The Rotary Presidential Conference Houston: Serve to Bring Peace, 3-4 June, began with recognition of Rotary’s support for peace in Ukraine and emphasized the effect that Rotary’s vast network has had in providing rapid humanitarian relief in the country and to millions of people who have fled their homes.

Rotary General Secretary and CEO John Hewko, whose parents were born in Ukraine, spoke during the opening session about Rotary’s Disaster Response Fund and how donors swiftly contributed more than $15 million to provide Ukrainians with water, food, shelter, medicine, and clothing.

“In the midst of this terror, destruction, and loss of life, we see extraordinary acts of kindness, humanity, and dedication,” Hewko said. “And this gives me, and I hope each one of you, great optimism for our great organization and for our future.”

Hewko’s parents emigrated to the U.S. state of Michigan after World War II. His father, Lubomyr “Lu” Hewko, joined the Rotary Club of Clarkston, where he organized several projects to help Ukrainians. After Ukraine declared its independence in 1991, Lu Hewko helped charter the first Rotary club in the capital, Kyiv. John Hewko, a charter member of that club, lived in Ukraine in the 1990s and helped draft the country’s new constitution.

Following Hewko’s remarks, Myroslav Gavryliv, a member of the Rotary Club of Lviv, Ukraine, spoke about how clubs in the country have mobilized to coordinate incoming relief supplies and how members are assisting their neighbors. He was among several Ukrainian members taking part in the convention.

This was the capstone of six presidential conferences around the world and gave participants a chance to network with other peacebuilders and hear from people who are engaged in peacebuilding in many different ways.

ShelterBox CEO Sanj Srikanthan discussed how Rotary and ShelterBox, which are partners in providing disaster relief, work together in responding to crises of all kinds.

Azim Khamisa, an author and activist, spoke about founding the Tariq Khamisa Foundation after his son was killed by a gang member in 1995 while delivering pizzas. The foundation is driven by the principles of restorative and social justice to help people choose forgiveness and compassion rather than revenge and bitterness.

Other speakers included Dr. Gary Slutkin, the founder of Cure Violence Global; Julia Roig, the founder of The Horizons Project; and Kiran Singh Sirah, a past Rotary Peace Fellow and president of the International Storytelling Center.
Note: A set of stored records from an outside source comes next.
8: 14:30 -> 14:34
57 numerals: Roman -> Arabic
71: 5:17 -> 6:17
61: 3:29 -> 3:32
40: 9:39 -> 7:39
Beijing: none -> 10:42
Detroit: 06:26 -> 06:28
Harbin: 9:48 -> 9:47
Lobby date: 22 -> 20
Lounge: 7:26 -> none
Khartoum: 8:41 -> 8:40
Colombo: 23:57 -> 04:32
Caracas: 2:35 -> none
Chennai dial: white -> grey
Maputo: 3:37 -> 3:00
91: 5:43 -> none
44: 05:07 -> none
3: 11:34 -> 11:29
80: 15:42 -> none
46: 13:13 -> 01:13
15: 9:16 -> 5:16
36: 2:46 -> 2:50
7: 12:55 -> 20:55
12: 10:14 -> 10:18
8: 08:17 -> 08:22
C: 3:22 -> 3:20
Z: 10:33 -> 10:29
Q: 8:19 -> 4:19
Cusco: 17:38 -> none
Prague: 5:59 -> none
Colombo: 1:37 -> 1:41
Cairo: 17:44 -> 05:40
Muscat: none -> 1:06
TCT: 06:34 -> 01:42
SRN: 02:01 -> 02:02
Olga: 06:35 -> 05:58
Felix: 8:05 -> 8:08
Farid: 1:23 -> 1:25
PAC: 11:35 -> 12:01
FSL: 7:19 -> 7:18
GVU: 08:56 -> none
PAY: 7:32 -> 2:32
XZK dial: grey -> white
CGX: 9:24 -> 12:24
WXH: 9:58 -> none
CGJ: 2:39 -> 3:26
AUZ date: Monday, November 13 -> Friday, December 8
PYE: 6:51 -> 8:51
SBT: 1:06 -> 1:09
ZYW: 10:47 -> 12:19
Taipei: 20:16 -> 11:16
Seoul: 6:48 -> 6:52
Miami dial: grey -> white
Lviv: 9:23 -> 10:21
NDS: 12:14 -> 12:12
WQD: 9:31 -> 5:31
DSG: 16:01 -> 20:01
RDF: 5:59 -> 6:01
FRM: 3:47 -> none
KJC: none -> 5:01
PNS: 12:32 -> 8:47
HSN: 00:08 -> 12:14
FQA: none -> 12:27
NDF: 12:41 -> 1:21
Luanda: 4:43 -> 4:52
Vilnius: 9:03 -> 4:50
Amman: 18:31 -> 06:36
The Rotary Peace Fellowships allow up to 130 dedicated leaders a year to train to become effective catalysts for peace. The Rotary Positive Peace Academy, created in partnership with the Institute for Economics and Peace, introduces people to the framework of peace being more than just the absence of violence.

Peace is a cornerstone of Rotary’s mission and is inherent in all the work that our organization does, said Celia Cruz de Giay, chair of the presidential conference in Houston and a past Rotary International vice president.

At the closing session of the peace conference, Rotary International President-elect Jennifer Jones joined the chief executive of UNICEF USA, Michael Nyenhuis, in announcing a partnership to empower girls. The issue has been one of RI President Shekhar Mehta’s presidential initiatives and will remain a focus for Jones.